My roots in Walpack Township go back to the late 1940s. Beginning as a small child and into mid-adulthood, I spent many days in Flatbrookville, a town that doesn’t exist anymore… and hardly did way back when. My grandfather, Jacob Potofsky, had a vacation home just outside of town, surrounded by 96 acres of undeveloped land. I spent many a weekend and summer at his house and environs – hiking, fishing, hunting, exploring and getting to know the neighbors. I had a particularly unusual connection to the area. My father, William Gottlieb, published many children’s books… they were illustrated with photographs; in a couple of those books I was his featured “model”. “Farmyard Friends” and “Four Seasons” were mostly shot in Walpack Township.

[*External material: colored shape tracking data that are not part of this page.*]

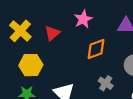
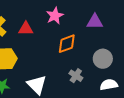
red triangle: (52, 33) -> (26, 29), turned 42

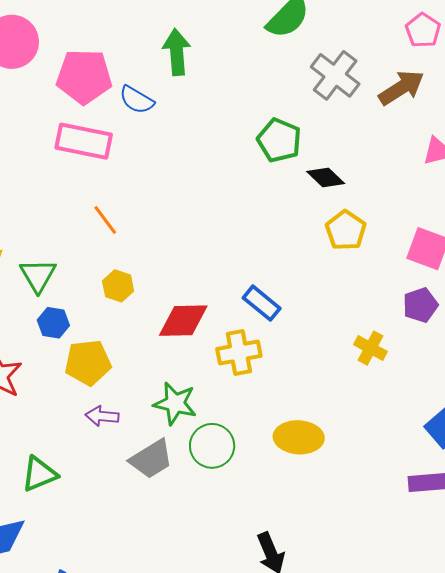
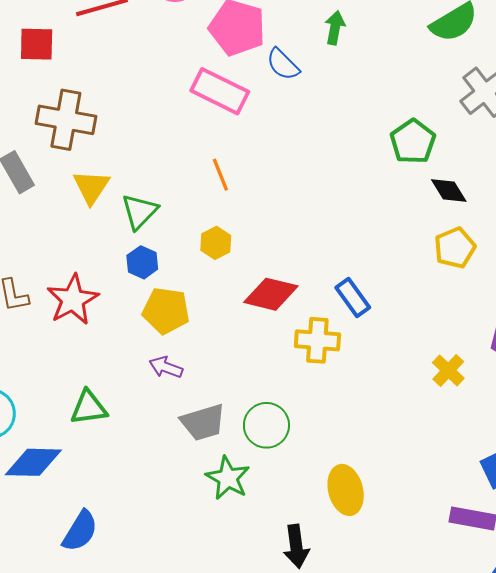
green arrow: (177, 52) -> (335, 28), size x0.7
green star: (175, 403) -> (228, 478), moved
yellow ellipse: (299, 437) -> (346, 490), moved, turned 57

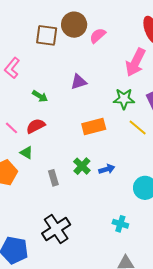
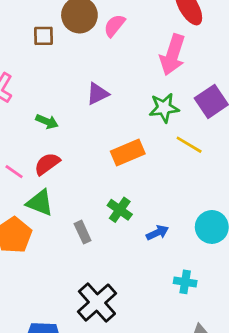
brown square: (47, 35) -> (44, 36), size x0.7
green triangle: (26, 153) -> (40, 203), size x1.5
blue arrow: (107, 169) -> (157, 233), moved

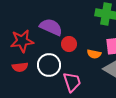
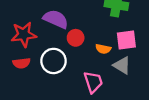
pink trapezoid: (72, 82) -> (93, 82), moved

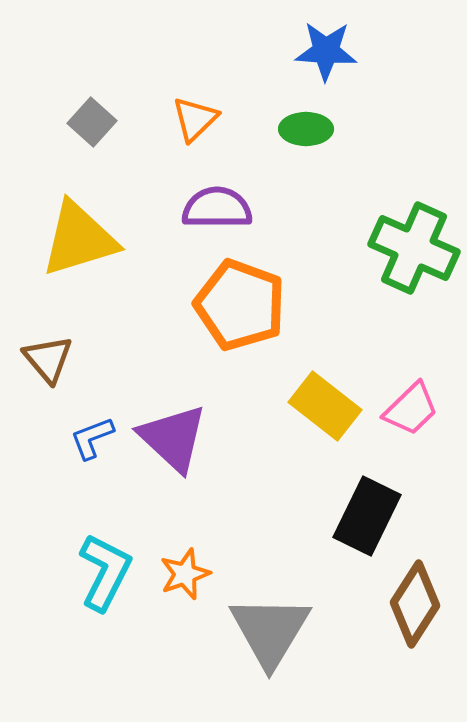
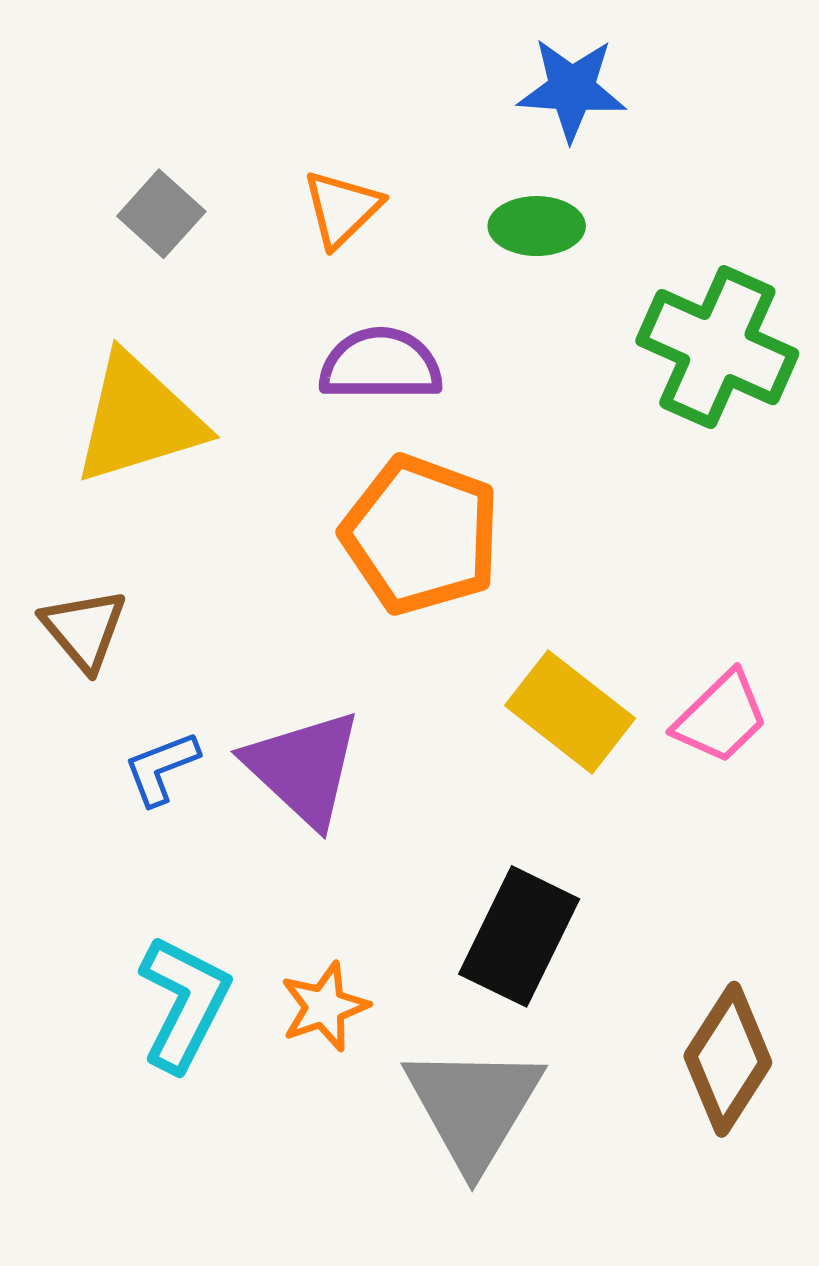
green cross: (414, 248) -> (717, 347), moved
black rectangle: (367, 516) -> (519, 936), moved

Given my deep connection to the area, I chose to get married there, in our backyard. To preside over the ceremony, we imported the nearest minister, who was from Branchville. As things turned out, I got divorced 10 years later. For reasons I cannot recall, I needed to provide someone with official evidence of the marriage.
So I contacted the Township clerk by phone, and the following dialogue ensued:
“I need some kind of certificate indicating that I was married in Flatbrookville over ten years ago.”
“Oh, I know who you are,” she replied.
“How could you,” I said, “I haven’t told you my name?”
“You’re the only person that was married in Flatbrookville in the past ten years.”
When I tell people that story, I often add that I’ve heard that Walpack Township had fewer people living there in the 50s and 60s than during the Revolutionary War period.
I always loved the peace and solitude of this truly remote corner of New Jersey. I often return, walk the grounds and reminisce. My original home was lifted off its foundation and move to the Rosencrantz property down apiece on Old Mine Road where it is rented during the summer. My fondest childhood memories are of that place.